A shipyard worker with 20 years of asbestos exposure presents with pleural effusion, calcified pleural plaques on X-ray, and normal lung parenchyma. He has no dyspnoea at rest. This presentation is most consistent with:

  • A Asbestosis (interstitial pulmonary fibrosis from asbestos)
  • B Malignant mesothelioma (early stage)
  • C Caplan syndrome
  • D Benign asbestos pleuritis (pleural disease without parenchymal fibrosis)
Correct answer: D. Benign asbestos pleuritis (pleural disease without parenchymal fibrosis)

Explanation

Benign asbestos pleuritis or asbestos-related pleural disease refers to bilateral calcified pleural plaques and/or effusion with preserved parenchyma—distinct from asbestosis, which involves lower lobe parenchymal fibrosis with honeycombing.
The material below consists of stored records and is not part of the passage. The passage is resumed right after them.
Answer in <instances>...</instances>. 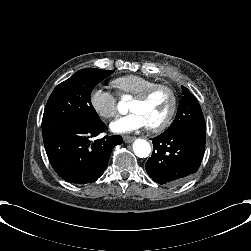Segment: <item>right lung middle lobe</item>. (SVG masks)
Returning a JSON list of instances; mask_svg holds the SVG:
<instances>
[{
  "label": "right lung middle lobe",
  "instance_id": "right-lung-middle-lobe-1",
  "mask_svg": "<svg viewBox=\"0 0 251 251\" xmlns=\"http://www.w3.org/2000/svg\"><path fill=\"white\" fill-rule=\"evenodd\" d=\"M114 70L82 69L60 83L50 95L42 119V133L70 123L90 126L102 121L91 104V92Z\"/></svg>",
  "mask_w": 251,
  "mask_h": 251
}]
</instances>
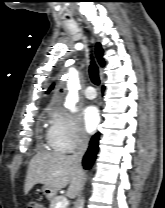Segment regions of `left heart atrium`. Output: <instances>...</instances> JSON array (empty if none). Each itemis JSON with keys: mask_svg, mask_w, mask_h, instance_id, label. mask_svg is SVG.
I'll return each instance as SVG.
<instances>
[{"mask_svg": "<svg viewBox=\"0 0 165 208\" xmlns=\"http://www.w3.org/2000/svg\"><path fill=\"white\" fill-rule=\"evenodd\" d=\"M100 121V115L97 107L88 106L83 111V123L88 132L96 129Z\"/></svg>", "mask_w": 165, "mask_h": 208, "instance_id": "1", "label": "left heart atrium"}]
</instances>
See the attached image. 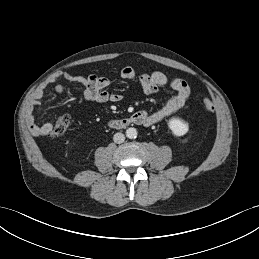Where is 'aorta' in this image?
Masks as SVG:
<instances>
[{
	"instance_id": "obj_1",
	"label": "aorta",
	"mask_w": 259,
	"mask_h": 259,
	"mask_svg": "<svg viewBox=\"0 0 259 259\" xmlns=\"http://www.w3.org/2000/svg\"><path fill=\"white\" fill-rule=\"evenodd\" d=\"M126 137L129 138V139H134L137 137V130L135 128H128L126 130Z\"/></svg>"
}]
</instances>
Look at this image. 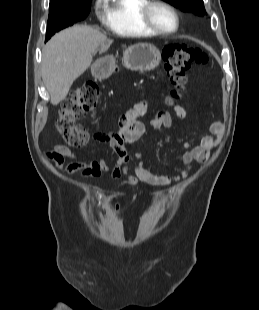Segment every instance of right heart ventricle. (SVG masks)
<instances>
[{"label":"right heart ventricle","instance_id":"obj_1","mask_svg":"<svg viewBox=\"0 0 259 310\" xmlns=\"http://www.w3.org/2000/svg\"><path fill=\"white\" fill-rule=\"evenodd\" d=\"M148 0H109L106 27L126 37H153L155 33L141 22L140 12Z\"/></svg>","mask_w":259,"mask_h":310}]
</instances>
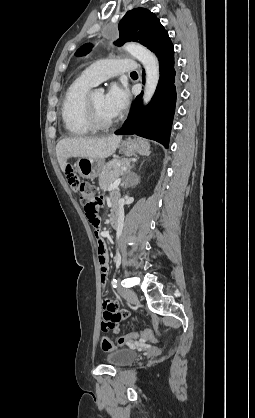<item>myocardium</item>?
I'll list each match as a JSON object with an SVG mask.
<instances>
[{"label": "myocardium", "instance_id": "1", "mask_svg": "<svg viewBox=\"0 0 255 418\" xmlns=\"http://www.w3.org/2000/svg\"><path fill=\"white\" fill-rule=\"evenodd\" d=\"M92 94L93 92L90 91L86 97V101H85V115H86V120L89 124V126L93 129V130H107L109 128H111L115 121L114 120H110L107 122L101 121L95 111L94 105H93V101H92Z\"/></svg>", "mask_w": 255, "mask_h": 418}]
</instances>
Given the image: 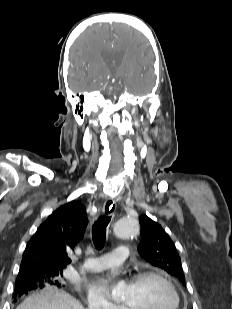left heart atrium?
I'll use <instances>...</instances> for the list:
<instances>
[{"mask_svg": "<svg viewBox=\"0 0 232 309\" xmlns=\"http://www.w3.org/2000/svg\"><path fill=\"white\" fill-rule=\"evenodd\" d=\"M109 283H110V279L109 278H101L99 280V284H100V287L102 289H106L108 287Z\"/></svg>", "mask_w": 232, "mask_h": 309, "instance_id": "1", "label": "left heart atrium"}]
</instances>
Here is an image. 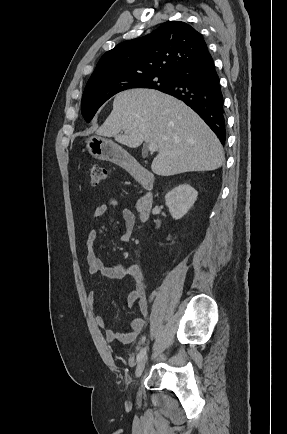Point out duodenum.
Returning <instances> with one entry per match:
<instances>
[{
	"mask_svg": "<svg viewBox=\"0 0 287 434\" xmlns=\"http://www.w3.org/2000/svg\"><path fill=\"white\" fill-rule=\"evenodd\" d=\"M124 165L131 169L134 178L143 185L148 192L143 195L137 203V212L139 216V220L141 222H146L151 215L152 207H153V195L151 193V189L154 185V180L152 176L141 167L135 159L126 158L123 161Z\"/></svg>",
	"mask_w": 287,
	"mask_h": 434,
	"instance_id": "410a0bca",
	"label": "duodenum"
}]
</instances>
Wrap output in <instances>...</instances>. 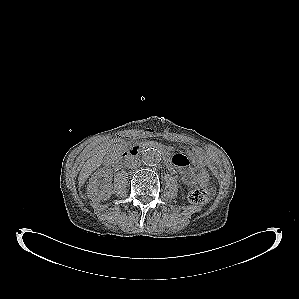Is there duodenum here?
I'll use <instances>...</instances> for the list:
<instances>
[{"mask_svg":"<svg viewBox=\"0 0 299 299\" xmlns=\"http://www.w3.org/2000/svg\"><path fill=\"white\" fill-rule=\"evenodd\" d=\"M141 150H142L141 145H133V146L129 147L119 156V158L117 159V164L123 165V164L127 163L131 159L137 157L139 155V153L141 152ZM166 163L168 166H170L171 160L167 158Z\"/></svg>","mask_w":299,"mask_h":299,"instance_id":"1","label":"duodenum"}]
</instances>
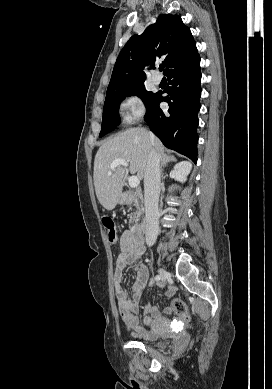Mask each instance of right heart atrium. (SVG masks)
Masks as SVG:
<instances>
[{
	"mask_svg": "<svg viewBox=\"0 0 272 389\" xmlns=\"http://www.w3.org/2000/svg\"><path fill=\"white\" fill-rule=\"evenodd\" d=\"M120 111L123 120L132 123L143 116L145 111L144 102L140 96H127L120 104Z\"/></svg>",
	"mask_w": 272,
	"mask_h": 389,
	"instance_id": "right-heart-atrium-1",
	"label": "right heart atrium"
}]
</instances>
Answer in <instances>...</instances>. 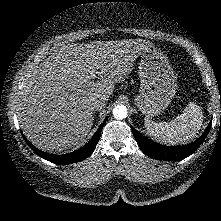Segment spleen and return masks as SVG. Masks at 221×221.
I'll list each match as a JSON object with an SVG mask.
<instances>
[{"label": "spleen", "mask_w": 221, "mask_h": 221, "mask_svg": "<svg viewBox=\"0 0 221 221\" xmlns=\"http://www.w3.org/2000/svg\"><path fill=\"white\" fill-rule=\"evenodd\" d=\"M203 123L201 108L190 102L182 113L171 122L155 123L145 118L147 131L165 143H187L195 138Z\"/></svg>", "instance_id": "3e777b00"}]
</instances>
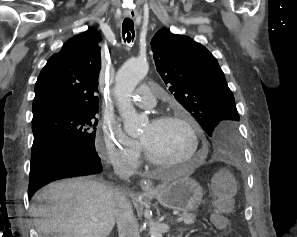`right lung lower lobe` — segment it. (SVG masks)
<instances>
[{"mask_svg":"<svg viewBox=\"0 0 297 237\" xmlns=\"http://www.w3.org/2000/svg\"><path fill=\"white\" fill-rule=\"evenodd\" d=\"M28 196L50 182L76 176L99 174L100 158L95 149L70 141H50L31 152Z\"/></svg>","mask_w":297,"mask_h":237,"instance_id":"right-lung-lower-lobe-1","label":"right lung lower lobe"}]
</instances>
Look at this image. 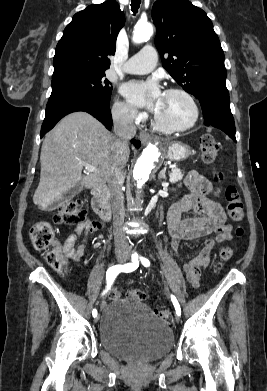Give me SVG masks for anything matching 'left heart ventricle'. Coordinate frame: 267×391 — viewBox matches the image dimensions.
Masks as SVG:
<instances>
[{
    "instance_id": "1",
    "label": "left heart ventricle",
    "mask_w": 267,
    "mask_h": 391,
    "mask_svg": "<svg viewBox=\"0 0 267 391\" xmlns=\"http://www.w3.org/2000/svg\"><path fill=\"white\" fill-rule=\"evenodd\" d=\"M156 116L168 124L181 126L191 120L192 108L182 95L164 93L158 104Z\"/></svg>"
}]
</instances>
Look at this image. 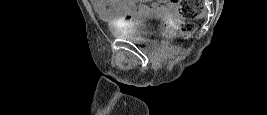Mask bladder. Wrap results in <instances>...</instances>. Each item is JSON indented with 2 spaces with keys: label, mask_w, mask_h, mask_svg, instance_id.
<instances>
[{
  "label": "bladder",
  "mask_w": 267,
  "mask_h": 115,
  "mask_svg": "<svg viewBox=\"0 0 267 115\" xmlns=\"http://www.w3.org/2000/svg\"><path fill=\"white\" fill-rule=\"evenodd\" d=\"M162 16L155 13L142 15L139 21L129 25H118L111 28L112 33L123 39L132 41H147L155 35V29L150 24L157 23Z\"/></svg>",
  "instance_id": "bladder-1"
}]
</instances>
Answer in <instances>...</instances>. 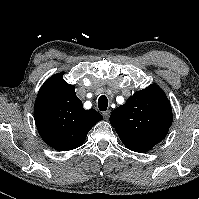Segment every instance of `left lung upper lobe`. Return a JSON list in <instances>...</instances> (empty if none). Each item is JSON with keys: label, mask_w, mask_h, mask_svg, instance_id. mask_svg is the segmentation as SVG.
<instances>
[{"label": "left lung upper lobe", "mask_w": 199, "mask_h": 199, "mask_svg": "<svg viewBox=\"0 0 199 199\" xmlns=\"http://www.w3.org/2000/svg\"><path fill=\"white\" fill-rule=\"evenodd\" d=\"M172 109L164 91L156 84L137 91L110 115L118 135L158 144L172 124Z\"/></svg>", "instance_id": "obj_1"}]
</instances>
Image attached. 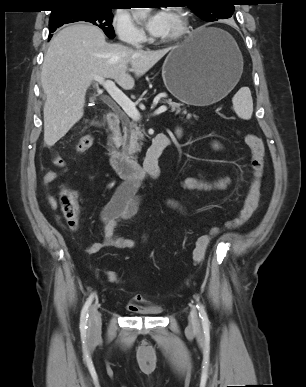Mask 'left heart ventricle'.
I'll return each mask as SVG.
<instances>
[{"instance_id": "1", "label": "left heart ventricle", "mask_w": 306, "mask_h": 387, "mask_svg": "<svg viewBox=\"0 0 306 387\" xmlns=\"http://www.w3.org/2000/svg\"><path fill=\"white\" fill-rule=\"evenodd\" d=\"M168 18H169V29L165 37L170 36L177 29V25H178V19L170 12H168Z\"/></svg>"}]
</instances>
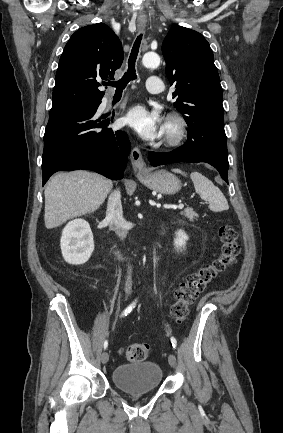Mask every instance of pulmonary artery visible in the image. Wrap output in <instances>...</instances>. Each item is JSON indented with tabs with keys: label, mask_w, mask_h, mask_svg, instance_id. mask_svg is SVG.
<instances>
[{
	"label": "pulmonary artery",
	"mask_w": 283,
	"mask_h": 433,
	"mask_svg": "<svg viewBox=\"0 0 283 433\" xmlns=\"http://www.w3.org/2000/svg\"><path fill=\"white\" fill-rule=\"evenodd\" d=\"M147 92H161L163 80L162 78H155V74H150V78L145 80Z\"/></svg>",
	"instance_id": "1"
}]
</instances>
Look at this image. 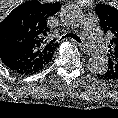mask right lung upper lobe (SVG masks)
I'll use <instances>...</instances> for the list:
<instances>
[{
	"mask_svg": "<svg viewBox=\"0 0 118 118\" xmlns=\"http://www.w3.org/2000/svg\"><path fill=\"white\" fill-rule=\"evenodd\" d=\"M60 7L59 2L28 1L0 23V58L9 69L28 75L50 63L58 44L48 42L47 18Z\"/></svg>",
	"mask_w": 118,
	"mask_h": 118,
	"instance_id": "cb5924a9",
	"label": "right lung upper lobe"
}]
</instances>
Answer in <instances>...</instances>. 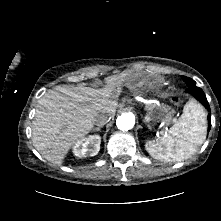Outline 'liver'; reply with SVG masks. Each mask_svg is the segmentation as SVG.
<instances>
[{"label": "liver", "mask_w": 221, "mask_h": 221, "mask_svg": "<svg viewBox=\"0 0 221 221\" xmlns=\"http://www.w3.org/2000/svg\"><path fill=\"white\" fill-rule=\"evenodd\" d=\"M122 77H108L101 89L56 86L39 99L32 142L43 158L61 165L68 151L92 130L98 115L115 116Z\"/></svg>", "instance_id": "obj_1"}]
</instances>
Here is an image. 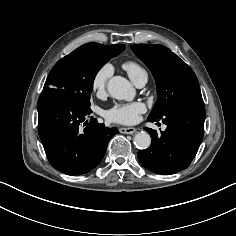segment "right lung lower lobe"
<instances>
[{
    "instance_id": "1",
    "label": "right lung lower lobe",
    "mask_w": 236,
    "mask_h": 236,
    "mask_svg": "<svg viewBox=\"0 0 236 236\" xmlns=\"http://www.w3.org/2000/svg\"><path fill=\"white\" fill-rule=\"evenodd\" d=\"M37 109L38 133L47 158L52 167L68 175L94 169L105 155L110 138L119 133L93 117L88 121L90 107L60 89L43 90Z\"/></svg>"
}]
</instances>
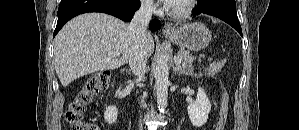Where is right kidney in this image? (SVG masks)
Wrapping results in <instances>:
<instances>
[{
  "mask_svg": "<svg viewBox=\"0 0 299 130\" xmlns=\"http://www.w3.org/2000/svg\"><path fill=\"white\" fill-rule=\"evenodd\" d=\"M118 109L115 106H108L104 112V118L109 124H113L117 120Z\"/></svg>",
  "mask_w": 299,
  "mask_h": 130,
  "instance_id": "1",
  "label": "right kidney"
}]
</instances>
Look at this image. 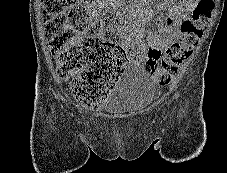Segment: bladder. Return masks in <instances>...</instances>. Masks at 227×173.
<instances>
[{
    "label": "bladder",
    "instance_id": "1",
    "mask_svg": "<svg viewBox=\"0 0 227 173\" xmlns=\"http://www.w3.org/2000/svg\"><path fill=\"white\" fill-rule=\"evenodd\" d=\"M153 90L147 70L139 64H130L102 102L101 109L112 114L135 112L152 96Z\"/></svg>",
    "mask_w": 227,
    "mask_h": 173
}]
</instances>
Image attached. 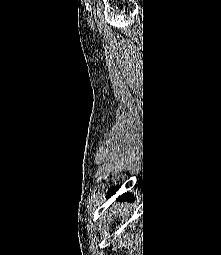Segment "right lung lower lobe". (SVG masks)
I'll list each match as a JSON object with an SVG mask.
<instances>
[{
    "instance_id": "98d812e1",
    "label": "right lung lower lobe",
    "mask_w": 221,
    "mask_h": 255,
    "mask_svg": "<svg viewBox=\"0 0 221 255\" xmlns=\"http://www.w3.org/2000/svg\"><path fill=\"white\" fill-rule=\"evenodd\" d=\"M117 191V187H112L109 191H108V197H110L111 195H113L115 192ZM120 200H129V201H133L135 199V197L133 196V194L131 193H125L123 195H121L119 197Z\"/></svg>"
}]
</instances>
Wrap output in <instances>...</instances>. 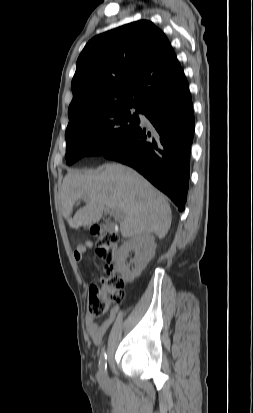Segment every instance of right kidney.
Masks as SVG:
<instances>
[{
  "label": "right kidney",
  "instance_id": "right-kidney-1",
  "mask_svg": "<svg viewBox=\"0 0 253 413\" xmlns=\"http://www.w3.org/2000/svg\"><path fill=\"white\" fill-rule=\"evenodd\" d=\"M155 238L150 233L141 234L124 242L115 254V264L121 277L128 282L133 281L145 269L147 264L155 255ZM131 251L135 252V257L126 263ZM134 267L130 269V266Z\"/></svg>",
  "mask_w": 253,
  "mask_h": 413
}]
</instances>
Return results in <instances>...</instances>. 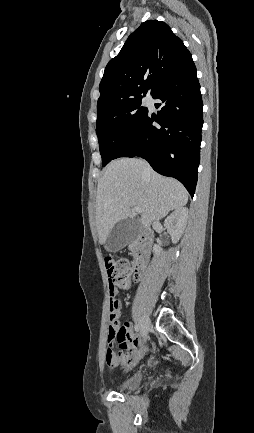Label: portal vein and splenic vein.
Here are the masks:
<instances>
[{
    "label": "portal vein and splenic vein",
    "mask_w": 254,
    "mask_h": 433,
    "mask_svg": "<svg viewBox=\"0 0 254 433\" xmlns=\"http://www.w3.org/2000/svg\"><path fill=\"white\" fill-rule=\"evenodd\" d=\"M134 211L137 212V213H140V212H141V210H140L139 207H134Z\"/></svg>",
    "instance_id": "portal-vein-and-splenic-vein-1"
}]
</instances>
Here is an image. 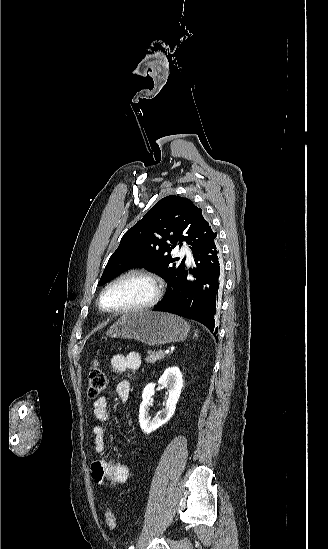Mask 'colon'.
Here are the masks:
<instances>
[{"label":"colon","mask_w":328,"mask_h":549,"mask_svg":"<svg viewBox=\"0 0 328 549\" xmlns=\"http://www.w3.org/2000/svg\"><path fill=\"white\" fill-rule=\"evenodd\" d=\"M106 387V376L101 369L98 361H94L88 374L87 395L91 399H96ZM105 522L110 529L117 525L116 515L113 508L108 507L105 512Z\"/></svg>","instance_id":"5ec220e1"}]
</instances>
Calcified pleural plaques are the most common asbestos-related finding and represent parietal pleural fibrosis; they are often asymptomatic. Mesothelioma typically causes a progressive exudative unilateral pleural effusion with pleural thickening. Caplan syndrome = rheumatoid nodules + coal worker's pneumoconiosis.

Reference: Park's Textbook of Preventive and Social Medicine, 27th ed.